Auch die originalen Gore-Züge empfehlen sich zum
Austausch oder Tuning. Nach 8.000 Kilometern und
wenigen Regenfahrten registrierte Testfahrer Dirk
Zedler sehr schwergängige Brems- und Schaltzüge
an seinem Transalp-Rad und an dem dem seiner
Partnerin. TOUR-Redakteur Manuel Jekel sieht die
Ursache im Verzicht auf die zugehörigen dünnen
Hüllen („Liner“) für die Bereiche, in denen die Züge
frei laufen: „SRAM wirbt zwar mit den Gore-Zügen,
ist aber nicht konsequent, weil die Züge ohne Liner
verwendet werden. Ich fahre seit September 2007
Original Gore-Züge mit Liner und bin nach wie vor
begeistert.“ SRAM hat das Problem erkannt und
arbeitet laut Christoph Allwang an einer Lösung:
„Die demnächst auf den Markt kommenden GorePro-Züge haben im Bereich der Umlenkung und
engen Radien am Schalthebel eine veränderte Beschichtung, damit sie nicht mehr so leicht ausfransen. Auch bekommt das Zugsystem einen Liner vom
Rahmenanschlag bis zum Schaltwerk beziehungsweise Umwerfer, welcher am Ende mit einer Gummitülle das System vor Verschmutzung schützt.“
Bei der neuen Rival-Gruppe musste TOUR-Testredakteur Matthias Borchers bereits im Neuzustand
deutliches radiales Spiel der Kurbel feststellen.

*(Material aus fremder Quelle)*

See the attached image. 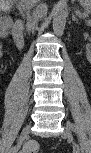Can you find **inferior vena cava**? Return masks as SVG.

Der
Grund: das vorgeschriebene Anzugsmoment der
Kurbel reichte für einen festen Sitz nicht aus. Das
linke Lager ist im Durchmesser zwei Zehntel größer
als die Welle der Kurbel; sitzt die Kurbel nicht
richtig auf dem Vielzahn, hat die Welle Spiel. Erst
bei 64 Newtonmetern (vorgeschrieben: 54 Newtonmeter) war die Kurbel schließlich fest.